Psoriasis is a skin condition that causes your skin to become dry, scaly and itchy. Most adults who have psoriasis say their symptoms started early, often in childhood. It’s hard enough having psoriasis, but having it in childhood can be even more so. If you believe your child may have psoriasis or has already been diagnosed, it’s important to see a dermatologist who specializes in pediatric skin conditions. Here’s more about psoriasis in children.
What is Psoriasis?
Often confused with eczema, psoriasis is also a skin condition that causes dry, itchy skin. But unlike eczema, which is caused by hypersensitivity to cold or other factors, psoriasis is an autoimmune condition that causes dead skin to layer on top of healthy skin instead of being sloughed away or shed during the skin’s natural lifecycle. When this build-up of dead skin occurs, it causes thick, scaly patches which, when inflamed, become extremely painful and itchy.
Signs and Symptoms of Psoriasis
No two cases of psoriasis are alike, and oftentimes parents mistake the condition for cradle cap, eczema, rosacea or allergic reactions. Remember, psoriasis is not caused by external factors like detergents or dust (although it can be affected by them), it is an autoimmune disease that affects the skin. In nearly all cases of psoriasis, symptoms include –
- Dry patchy skin that most commonly are pink or red in color, often with silvery scales on top.

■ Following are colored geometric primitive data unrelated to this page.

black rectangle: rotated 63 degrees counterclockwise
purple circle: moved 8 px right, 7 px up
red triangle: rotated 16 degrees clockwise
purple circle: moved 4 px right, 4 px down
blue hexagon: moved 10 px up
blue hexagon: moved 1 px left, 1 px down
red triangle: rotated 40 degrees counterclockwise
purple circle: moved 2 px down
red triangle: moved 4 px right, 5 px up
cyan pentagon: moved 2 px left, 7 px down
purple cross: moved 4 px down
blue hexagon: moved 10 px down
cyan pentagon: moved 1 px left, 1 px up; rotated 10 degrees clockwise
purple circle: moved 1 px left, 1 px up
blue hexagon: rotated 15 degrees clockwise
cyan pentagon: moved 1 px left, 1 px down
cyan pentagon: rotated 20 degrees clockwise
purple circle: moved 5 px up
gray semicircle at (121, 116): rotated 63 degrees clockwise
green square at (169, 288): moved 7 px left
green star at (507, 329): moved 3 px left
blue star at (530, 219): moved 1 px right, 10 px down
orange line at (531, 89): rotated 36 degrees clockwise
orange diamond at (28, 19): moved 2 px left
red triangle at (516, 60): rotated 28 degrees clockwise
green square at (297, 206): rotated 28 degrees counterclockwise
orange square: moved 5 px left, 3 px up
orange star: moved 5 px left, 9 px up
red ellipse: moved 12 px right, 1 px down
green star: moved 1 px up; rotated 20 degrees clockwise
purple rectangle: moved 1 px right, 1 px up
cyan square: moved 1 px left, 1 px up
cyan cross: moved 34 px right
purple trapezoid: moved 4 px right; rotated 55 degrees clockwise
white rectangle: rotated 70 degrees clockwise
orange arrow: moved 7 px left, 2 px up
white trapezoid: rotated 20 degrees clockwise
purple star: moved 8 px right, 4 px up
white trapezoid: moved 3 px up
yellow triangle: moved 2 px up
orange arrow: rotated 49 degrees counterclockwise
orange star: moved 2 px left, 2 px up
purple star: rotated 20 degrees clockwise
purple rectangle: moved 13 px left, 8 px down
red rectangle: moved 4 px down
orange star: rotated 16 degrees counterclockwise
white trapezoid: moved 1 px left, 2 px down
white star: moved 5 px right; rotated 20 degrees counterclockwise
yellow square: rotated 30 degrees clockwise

- Burning, itching or pain. While itching is the most common symptom, many report burning sensations and pain, which gets worse when the condition is not properly managed or when the patches are scratched excessively.
- Cracked Skin. Lack of moisture and exposure to air can cause psoriasis symptoms to worsen. When left untreated or scratched excessively, cracked patches can bleed or become infected.

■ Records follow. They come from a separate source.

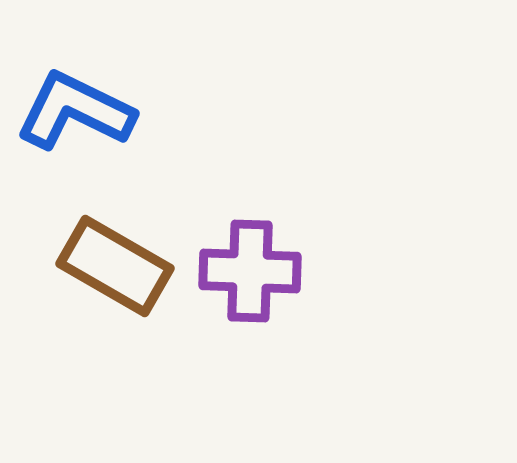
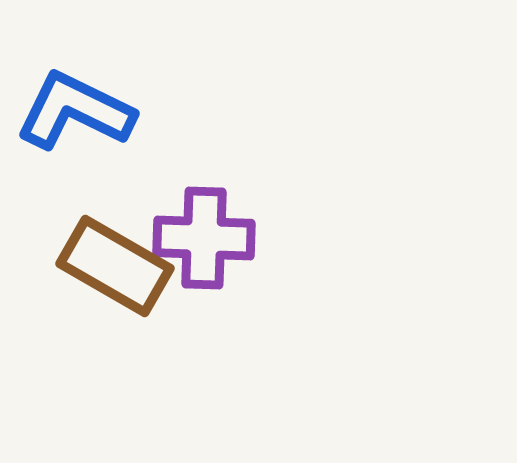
purple cross: moved 46 px left, 33 px up
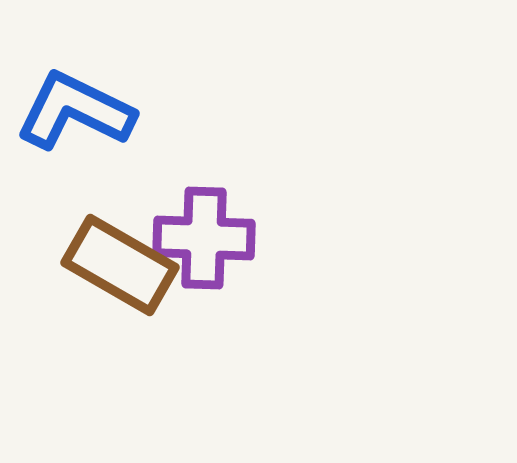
brown rectangle: moved 5 px right, 1 px up
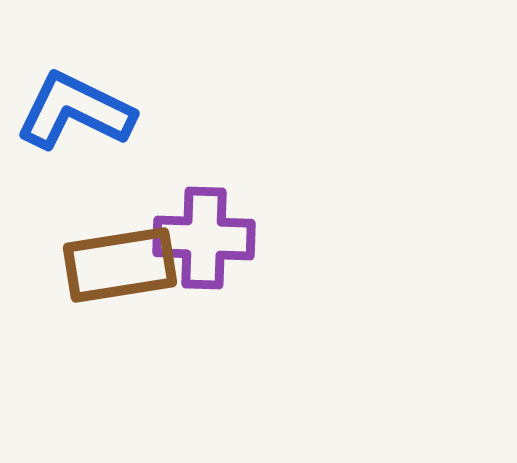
brown rectangle: rotated 39 degrees counterclockwise
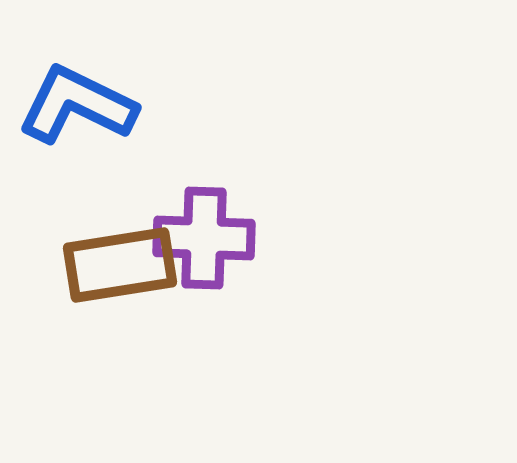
blue L-shape: moved 2 px right, 6 px up
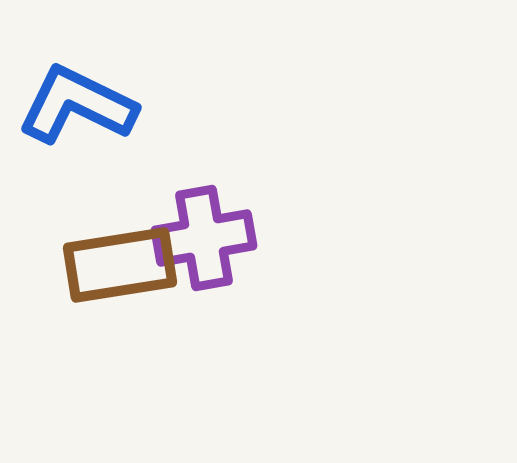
purple cross: rotated 12 degrees counterclockwise
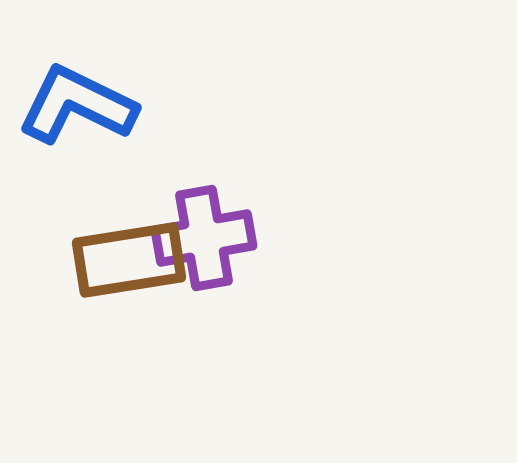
brown rectangle: moved 9 px right, 5 px up
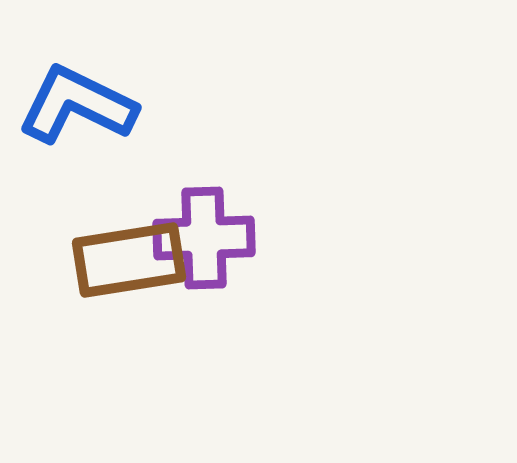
purple cross: rotated 8 degrees clockwise
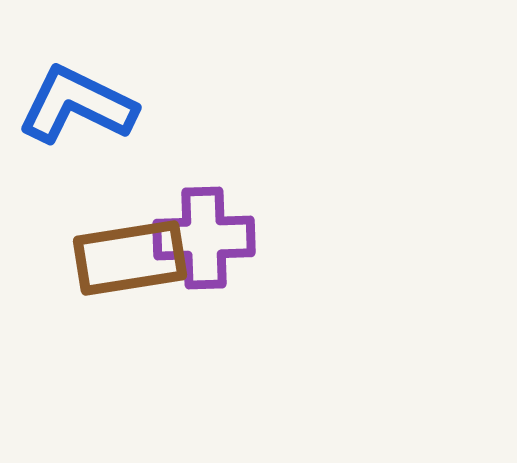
brown rectangle: moved 1 px right, 2 px up
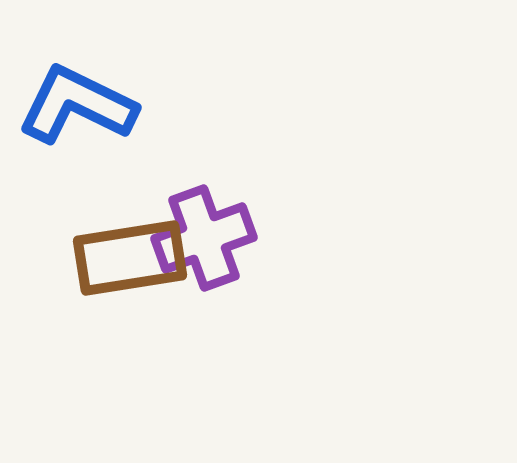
purple cross: rotated 18 degrees counterclockwise
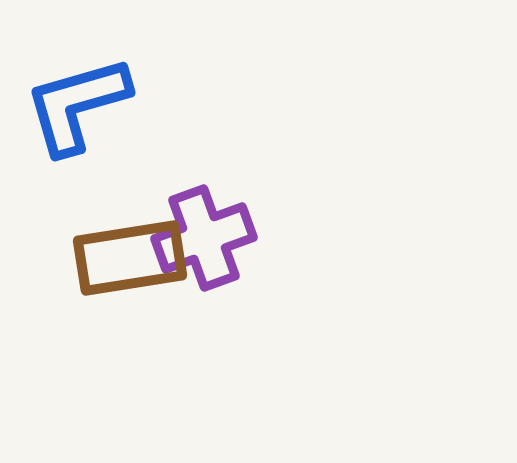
blue L-shape: rotated 42 degrees counterclockwise
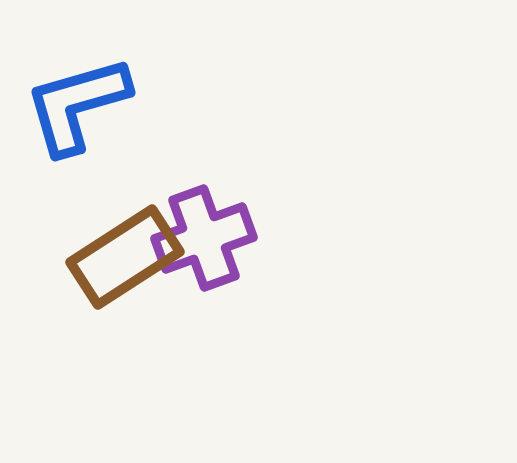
brown rectangle: moved 5 px left, 1 px up; rotated 24 degrees counterclockwise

- Ear Pain. Many children complain of ear pain or that they are having difficulty hearing, which often is misdiagnosed as swimmer’s ear or wax build-up. In fact, psoriasis can often present in the ear canals and can be quite painful.
- Problems with Nails. Psoriasis can present in the fingernails or toenails as pitting or white blotches and often is misdiagnosed in children as athlete’s foot or nail fungus.
There is no cure for psoriasis, but it is possible to manage the condition while under the watchful eye of a dermatologist. The most common treatments for psoriasis include antihistamines, which can help minimize or control itching; topical treatments that can include corticosteroids, calcipotriene and other prescribed creams and ointments; and oral medications.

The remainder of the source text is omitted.